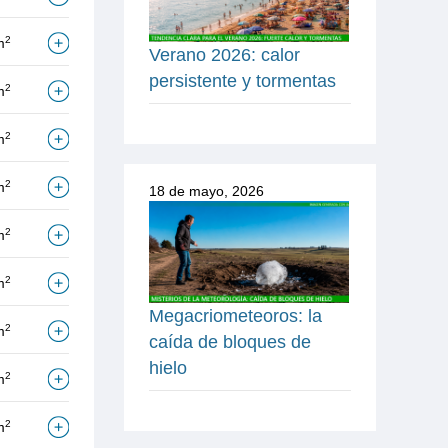
2
m
Verano 2026: calor
persistente y tormentas
2
m
2
m
2
m
18 de mayo, 2026
2
m
2
m
Megacriometeoros: la
2
m
caída de bloques de
hielo
2
m
2
m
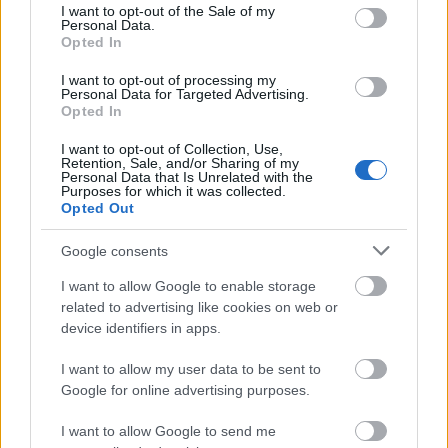
magával ragadó legyen, mint az eredeti.
consent section.
I want to opt-out of the Sale of my
Personal Data.
Lehet úgy fordítani, hogy az eredetinél szebb
Opted In
legyen, csak azt meg nem szabad - az nem
Istennek tetsző dolog, ráadásul a tartalom
I want to opt-out of processing my
Personal Data for Targeted Advertising.
rovására megy. Azt gondolom, hogy egy
Opted In
költemény fordításakor bele kell törődni,
hogy az egy árnyalattal szürkébb, egy
I want to opt-out of Collection, Use,
Retention, Sale, and/or Sharing of my
árnyalattal kevésbé zamatos lesz, mint az
Personal Data that Is Unrelated with the
eredeti.
Purposes for which it was collected.
Opted Out
Több interjúban is elmondta, hogy
Google consents
indokoltnak érezné a
Bánk bán
lefordítását.
I want to allow Google to enable storage
related to advertising like cookies on web or
device identifiers in apps.
A fordítás szó ez esetben suta, inkább
elmagyarázásra, modern szövegben való
I want to allow my user data to be sent to
elmondásra gondolok. Nagyon sokan nem
Google for online advertising purposes.
tudják, hogy miről szól, mert annyira nehéz a
szövege, hogy elvesznek benne. Ezért lenne
I want to allow Google to send me
érdemes megírni a
Bánk bán
parafrázisát,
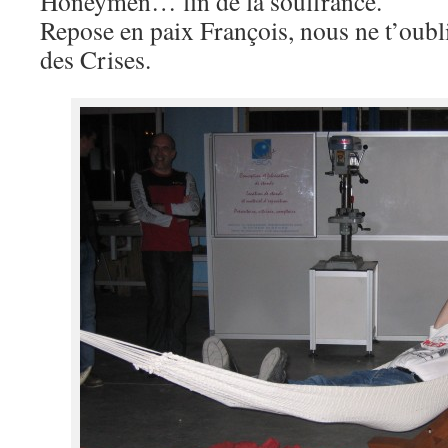
Honeymen… fin de la souffrance.
Repose en paix François, nous ne t’oub
des Crises.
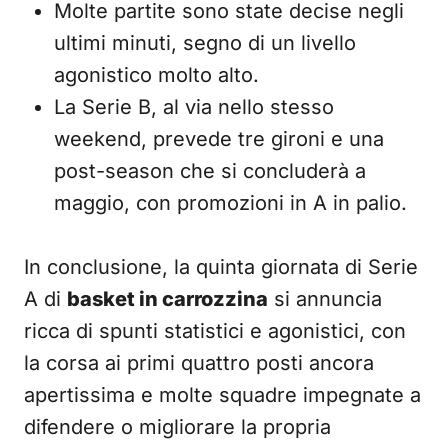
Molte partite sono state decise negli
ultimi minuti, segno di un livello
agonistico molto alto.
La Serie B, al via nello stesso
weekend, prevede tre gironi e una
post-season che si concluderà a
maggio, con promozioni in A in palio.
In conclusione, la quinta giornata di Serie
A di
basket in carrozzina
si annuncia
ricca di spunti statistici e agonistici, con
la corsa ai primi quattro posti ancora
apertissima e molte squadre impegnate a
difendere o migliorare la propria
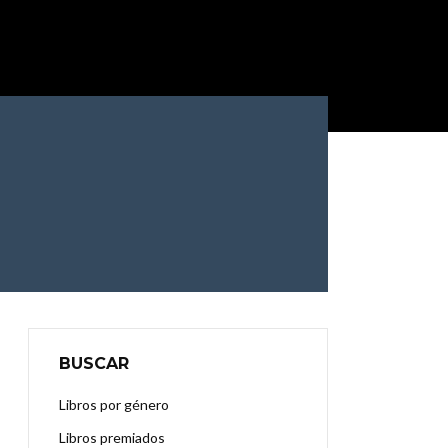
BUSCAR
Libros por género
Libros premiados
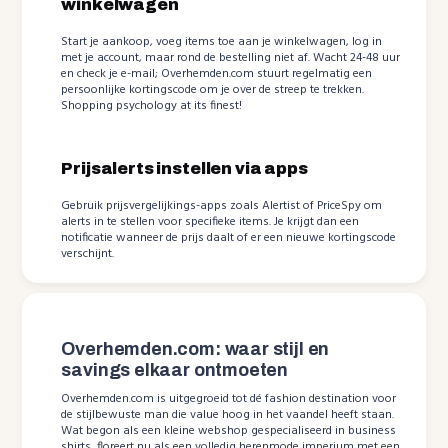
winkelwagen
Start je aankoop, voeg items toe aan je winkelwagen, log in
met je account, maar rond de bestelling niet af. Wacht 24-48 uur
en check je e-mail; Overhemden.com stuurt regelmatig een
persoonlijke kortingscode om je over de streep te trekken.
Shopping psychology at its finest!
Prijsalerts instellen via apps
Gebruik prijsvergelijkings-apps zoals Alertist of PriceSpy om
alerts in te stellen voor specifieke items. Je krijgt dan een
notificatie wanneer de prijs daalt of er een nieuwe kortingscode
verschijnt.
Overhemden.com: waar stijl en
savings elkaar ontmoeten
Overhemden.com is uitgegroeid tot dé fashion destination voor
de stijlbewuste man die value hoog in het vaandel heeft staan.
Wat begon als een kleine webshop gespecialiseerd in business
shirts, floreert nu als een volledig herenmode imperium met een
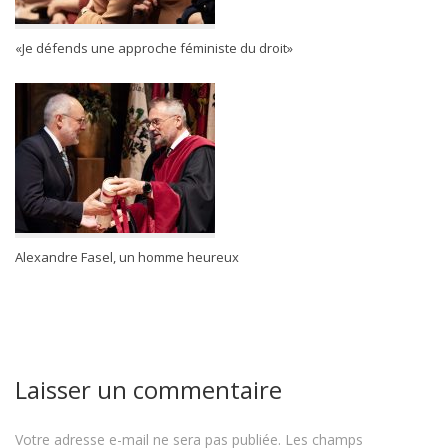
«Je défends une approche féministe du droit»
Alexandre Fasel, un homme heureux
Laisser un commentaire
Votre adresse e-mail ne sera pas publiée.
Les champs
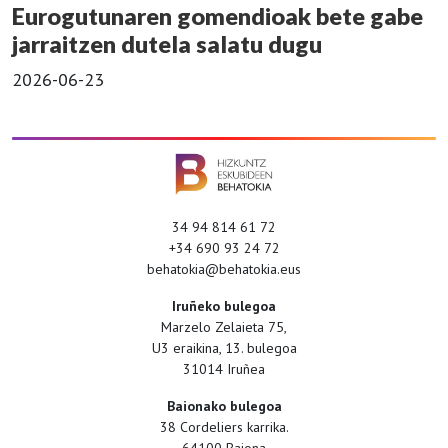
Eurogutunaren gomendioak bete gabe
jarraitzen dutela salatu dugu
2026-06-23
34 94 814 61 72
+34 690 93 24 72
behatokia@behatokia.eus
Iruñeko bulegoa
Marzelo Zelaieta 75,
U3 eraikina, 13. bulegoa
31014 Iruñea
Baionako bulegoa
38 Cordeliers karrika.
64100 Baiona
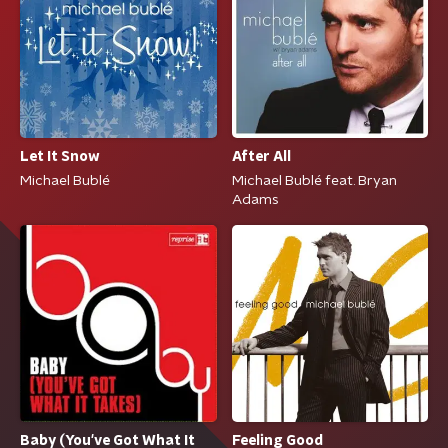
Let It Snow
After All
Michael Bublé
Michael Bublé feat. Bryan
Adams
Baby (You've Got What It
Feeling Good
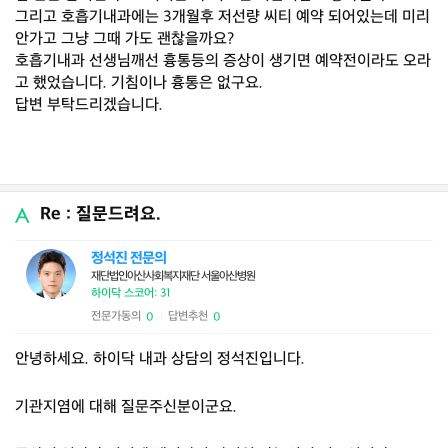
그리고 호흡기내과에는 3개월후 저선량 씨티 예약 되어있는데 미리
안가고 그냥 그때 가도 괜찮을까요?
호흡기내과 선생님깨선 흉통등의 증상이 생기면 예약전이라도 오라
고 했었습니다. 기침이나 흉통은 없구요.
답변 부탁드리겠습니다.
Re : 질문드려요.
정석진 전문의
재단법인아산사회복지재단 서울아산병원
하이닥 스코어: 31
전문가동의
답변추천
0
0
|
안녕하세요. 하이닥 내과 상담의 정석진입니다.
기관지염에 대해 질문주신분이군요.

▶ **Task directions**
All that should be printed is the run of lines above from the one with "difendere o migliorare la propria" through the one with "met je account, maar", both included, exactly as given, with pictures left out.

▶ **Result for this task**
difendere o migliorare la propria
BUSCAR
Libros por género
Libros premiados
winkelwagen
Start je aankoop, voeg items toe aan je winkelwagen, log in
met je account, maar rond de bestelling niet af. Wacht 24-48 uur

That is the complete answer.